▸ **Problem details**
Scan the records beneath this line for the line holding "Hindi ito simpleng pagsasadula ng" and the line holding "Another important aspect", then transcribe exactly those two and all lines between.

▸ **Material supplied**
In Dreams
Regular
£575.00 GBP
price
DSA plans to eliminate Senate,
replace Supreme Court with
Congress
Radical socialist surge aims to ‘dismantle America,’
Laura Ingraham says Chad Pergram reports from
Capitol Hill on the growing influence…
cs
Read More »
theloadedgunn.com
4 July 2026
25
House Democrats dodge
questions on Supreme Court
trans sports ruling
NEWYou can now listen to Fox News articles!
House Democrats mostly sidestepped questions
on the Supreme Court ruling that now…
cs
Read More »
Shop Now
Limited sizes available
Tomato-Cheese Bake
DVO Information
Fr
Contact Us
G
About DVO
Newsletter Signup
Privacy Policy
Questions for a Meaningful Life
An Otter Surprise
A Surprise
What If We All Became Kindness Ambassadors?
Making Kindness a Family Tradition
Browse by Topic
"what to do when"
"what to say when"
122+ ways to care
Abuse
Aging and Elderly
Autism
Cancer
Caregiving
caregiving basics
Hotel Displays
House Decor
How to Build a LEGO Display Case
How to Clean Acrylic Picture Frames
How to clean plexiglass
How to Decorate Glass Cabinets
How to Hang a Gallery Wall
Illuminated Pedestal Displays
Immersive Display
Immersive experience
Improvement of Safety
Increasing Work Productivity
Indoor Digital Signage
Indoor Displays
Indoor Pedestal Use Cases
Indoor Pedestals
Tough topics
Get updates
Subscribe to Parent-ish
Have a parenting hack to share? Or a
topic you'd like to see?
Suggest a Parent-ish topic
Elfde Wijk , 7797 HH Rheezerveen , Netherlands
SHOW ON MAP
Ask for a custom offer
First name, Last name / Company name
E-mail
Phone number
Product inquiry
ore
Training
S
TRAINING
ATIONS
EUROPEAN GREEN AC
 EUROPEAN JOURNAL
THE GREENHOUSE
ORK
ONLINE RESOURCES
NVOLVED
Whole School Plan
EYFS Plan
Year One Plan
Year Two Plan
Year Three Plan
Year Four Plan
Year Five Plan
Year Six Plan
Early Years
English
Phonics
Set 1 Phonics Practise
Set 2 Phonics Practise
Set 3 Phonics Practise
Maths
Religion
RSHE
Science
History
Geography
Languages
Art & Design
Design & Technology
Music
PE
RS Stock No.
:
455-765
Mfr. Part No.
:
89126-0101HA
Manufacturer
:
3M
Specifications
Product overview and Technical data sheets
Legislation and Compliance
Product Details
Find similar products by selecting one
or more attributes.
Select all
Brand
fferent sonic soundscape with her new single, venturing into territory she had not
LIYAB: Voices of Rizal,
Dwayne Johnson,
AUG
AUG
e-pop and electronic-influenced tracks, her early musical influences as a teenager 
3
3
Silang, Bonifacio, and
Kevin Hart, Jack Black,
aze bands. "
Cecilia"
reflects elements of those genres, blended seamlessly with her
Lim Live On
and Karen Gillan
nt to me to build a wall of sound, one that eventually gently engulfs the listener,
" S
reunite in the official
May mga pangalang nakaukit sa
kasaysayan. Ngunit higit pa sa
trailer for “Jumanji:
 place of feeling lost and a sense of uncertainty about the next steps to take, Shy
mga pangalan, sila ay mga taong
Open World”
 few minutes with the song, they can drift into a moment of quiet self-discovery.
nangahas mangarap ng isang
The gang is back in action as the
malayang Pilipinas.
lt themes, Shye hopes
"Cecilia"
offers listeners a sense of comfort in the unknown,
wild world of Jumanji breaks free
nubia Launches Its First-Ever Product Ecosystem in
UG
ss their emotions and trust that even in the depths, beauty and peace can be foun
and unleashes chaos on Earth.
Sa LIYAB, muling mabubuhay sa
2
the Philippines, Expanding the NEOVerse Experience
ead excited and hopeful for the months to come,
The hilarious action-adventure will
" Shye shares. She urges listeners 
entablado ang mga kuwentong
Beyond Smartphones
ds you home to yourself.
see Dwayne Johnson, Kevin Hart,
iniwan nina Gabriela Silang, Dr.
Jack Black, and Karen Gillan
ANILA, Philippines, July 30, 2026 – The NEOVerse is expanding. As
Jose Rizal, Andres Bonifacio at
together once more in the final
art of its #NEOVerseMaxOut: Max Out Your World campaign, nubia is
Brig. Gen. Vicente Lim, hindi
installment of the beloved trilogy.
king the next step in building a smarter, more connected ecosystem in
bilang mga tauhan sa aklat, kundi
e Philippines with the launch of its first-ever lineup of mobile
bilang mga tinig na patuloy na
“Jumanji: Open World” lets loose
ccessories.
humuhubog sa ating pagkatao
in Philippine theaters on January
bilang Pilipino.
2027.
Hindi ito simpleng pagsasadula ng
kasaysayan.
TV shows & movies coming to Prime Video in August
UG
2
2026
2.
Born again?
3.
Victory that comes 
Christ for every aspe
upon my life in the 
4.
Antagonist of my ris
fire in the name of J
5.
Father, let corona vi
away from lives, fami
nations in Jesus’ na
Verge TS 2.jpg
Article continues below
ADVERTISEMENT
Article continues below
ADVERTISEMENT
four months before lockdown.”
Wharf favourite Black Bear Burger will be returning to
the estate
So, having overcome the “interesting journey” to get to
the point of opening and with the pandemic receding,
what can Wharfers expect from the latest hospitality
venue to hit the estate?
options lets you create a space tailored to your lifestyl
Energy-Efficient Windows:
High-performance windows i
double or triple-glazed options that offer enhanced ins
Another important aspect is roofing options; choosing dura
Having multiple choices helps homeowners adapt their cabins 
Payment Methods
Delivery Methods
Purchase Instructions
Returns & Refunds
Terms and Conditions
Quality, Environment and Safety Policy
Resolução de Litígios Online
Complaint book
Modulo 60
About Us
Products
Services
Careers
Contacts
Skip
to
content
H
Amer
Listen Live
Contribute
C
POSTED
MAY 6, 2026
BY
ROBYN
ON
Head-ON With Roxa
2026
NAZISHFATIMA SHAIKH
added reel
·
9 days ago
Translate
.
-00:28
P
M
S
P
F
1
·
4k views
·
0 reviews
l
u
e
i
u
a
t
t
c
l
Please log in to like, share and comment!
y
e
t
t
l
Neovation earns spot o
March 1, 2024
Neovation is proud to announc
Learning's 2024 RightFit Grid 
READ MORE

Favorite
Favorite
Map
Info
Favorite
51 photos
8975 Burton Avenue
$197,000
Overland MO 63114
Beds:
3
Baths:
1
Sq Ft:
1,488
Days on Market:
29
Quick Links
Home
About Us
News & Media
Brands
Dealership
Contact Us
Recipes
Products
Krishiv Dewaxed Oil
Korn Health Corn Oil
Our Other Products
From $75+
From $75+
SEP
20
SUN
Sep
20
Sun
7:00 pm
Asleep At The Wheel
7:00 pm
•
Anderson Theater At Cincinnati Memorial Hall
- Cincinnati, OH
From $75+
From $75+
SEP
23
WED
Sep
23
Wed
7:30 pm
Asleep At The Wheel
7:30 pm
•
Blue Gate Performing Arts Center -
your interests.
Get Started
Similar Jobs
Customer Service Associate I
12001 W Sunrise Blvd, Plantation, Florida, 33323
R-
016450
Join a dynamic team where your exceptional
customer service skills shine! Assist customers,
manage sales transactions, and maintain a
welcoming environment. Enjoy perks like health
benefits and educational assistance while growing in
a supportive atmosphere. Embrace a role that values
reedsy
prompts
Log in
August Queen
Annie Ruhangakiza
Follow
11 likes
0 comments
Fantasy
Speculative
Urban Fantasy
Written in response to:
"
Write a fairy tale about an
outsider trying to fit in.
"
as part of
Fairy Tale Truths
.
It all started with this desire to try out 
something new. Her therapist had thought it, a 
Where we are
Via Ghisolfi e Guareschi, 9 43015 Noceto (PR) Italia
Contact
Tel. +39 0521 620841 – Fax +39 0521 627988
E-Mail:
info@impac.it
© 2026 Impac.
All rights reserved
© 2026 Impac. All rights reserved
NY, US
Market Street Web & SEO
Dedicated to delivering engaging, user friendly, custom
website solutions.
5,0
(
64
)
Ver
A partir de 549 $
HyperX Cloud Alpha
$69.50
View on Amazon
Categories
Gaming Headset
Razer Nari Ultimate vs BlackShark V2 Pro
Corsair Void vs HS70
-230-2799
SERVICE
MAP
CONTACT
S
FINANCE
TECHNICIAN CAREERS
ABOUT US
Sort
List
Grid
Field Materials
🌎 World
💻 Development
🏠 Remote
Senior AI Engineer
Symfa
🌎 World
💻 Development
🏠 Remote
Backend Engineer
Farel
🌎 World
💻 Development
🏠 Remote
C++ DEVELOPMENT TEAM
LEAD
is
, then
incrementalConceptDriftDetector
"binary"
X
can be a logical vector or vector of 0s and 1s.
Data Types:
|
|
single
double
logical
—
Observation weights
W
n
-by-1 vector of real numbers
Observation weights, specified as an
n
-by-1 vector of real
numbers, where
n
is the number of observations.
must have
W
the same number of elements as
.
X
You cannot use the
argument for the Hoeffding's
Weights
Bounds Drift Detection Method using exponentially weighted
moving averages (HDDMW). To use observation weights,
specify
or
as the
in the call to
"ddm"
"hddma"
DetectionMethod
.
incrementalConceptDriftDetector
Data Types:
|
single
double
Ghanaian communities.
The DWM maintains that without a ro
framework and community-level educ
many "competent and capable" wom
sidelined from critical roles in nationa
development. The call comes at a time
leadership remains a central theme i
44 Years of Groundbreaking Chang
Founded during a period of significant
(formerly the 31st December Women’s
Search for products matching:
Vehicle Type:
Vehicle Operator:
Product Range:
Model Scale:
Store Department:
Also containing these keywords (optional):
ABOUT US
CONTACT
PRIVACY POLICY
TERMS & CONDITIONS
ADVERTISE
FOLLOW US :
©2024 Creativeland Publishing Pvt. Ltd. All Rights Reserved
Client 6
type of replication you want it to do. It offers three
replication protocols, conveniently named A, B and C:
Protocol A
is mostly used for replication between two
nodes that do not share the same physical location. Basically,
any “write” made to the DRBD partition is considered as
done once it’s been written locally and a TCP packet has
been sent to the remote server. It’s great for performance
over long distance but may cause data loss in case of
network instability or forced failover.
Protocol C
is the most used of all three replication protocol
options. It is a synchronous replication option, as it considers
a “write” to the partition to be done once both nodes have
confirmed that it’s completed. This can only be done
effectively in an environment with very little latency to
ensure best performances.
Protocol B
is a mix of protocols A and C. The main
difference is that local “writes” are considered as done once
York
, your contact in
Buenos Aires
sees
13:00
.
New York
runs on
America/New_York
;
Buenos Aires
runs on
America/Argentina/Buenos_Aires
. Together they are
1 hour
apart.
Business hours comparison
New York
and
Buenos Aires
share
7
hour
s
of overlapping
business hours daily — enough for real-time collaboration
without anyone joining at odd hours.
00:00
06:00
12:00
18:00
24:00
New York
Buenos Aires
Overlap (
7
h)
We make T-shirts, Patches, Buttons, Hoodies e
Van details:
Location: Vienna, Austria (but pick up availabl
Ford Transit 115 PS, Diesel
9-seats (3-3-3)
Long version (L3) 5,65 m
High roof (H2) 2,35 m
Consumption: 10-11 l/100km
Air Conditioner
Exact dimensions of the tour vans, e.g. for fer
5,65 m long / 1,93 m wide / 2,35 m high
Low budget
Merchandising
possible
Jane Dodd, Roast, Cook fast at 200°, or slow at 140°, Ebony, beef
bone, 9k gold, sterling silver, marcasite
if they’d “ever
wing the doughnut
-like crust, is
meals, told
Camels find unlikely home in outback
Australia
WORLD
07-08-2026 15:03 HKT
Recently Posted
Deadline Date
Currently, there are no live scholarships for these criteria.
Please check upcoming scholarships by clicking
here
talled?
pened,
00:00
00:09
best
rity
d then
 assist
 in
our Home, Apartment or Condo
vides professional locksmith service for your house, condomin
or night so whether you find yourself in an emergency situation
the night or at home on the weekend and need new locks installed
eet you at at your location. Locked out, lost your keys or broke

▸ **Reply**
Hindi ito simpleng pagsasadula ng
kasaysayan.
TV shows & movies coming to Prime Video in August
UG
2
2026
2.
Born again?
3.
Victory that comes 
Christ for every aspe
upon my life in the 
4.
Antagonist of my ris
fire in the name of J
5.
Father, let corona vi
away from lives, fami
nations in Jesus’ na
Verge TS 2.jpg
Article continues below
ADVERTISEMENT
Article continues below
ADVERTISEMENT
four months before lockdown.”
Wharf favourite Black Bear Burger will be returning to
the estate
So, having overcome the “interesting journey” to get to
the point of opening and with the pandemic receding,
what can Wharfers expect from the latest hospitality
venue to hit the estate?
options lets you create a space tailored to your lifestyl
Energy-Efficient Windows:
High-performance windows i
double or triple-glazed options that offer enhanced ins
Another important aspect is roofing options; choosing dura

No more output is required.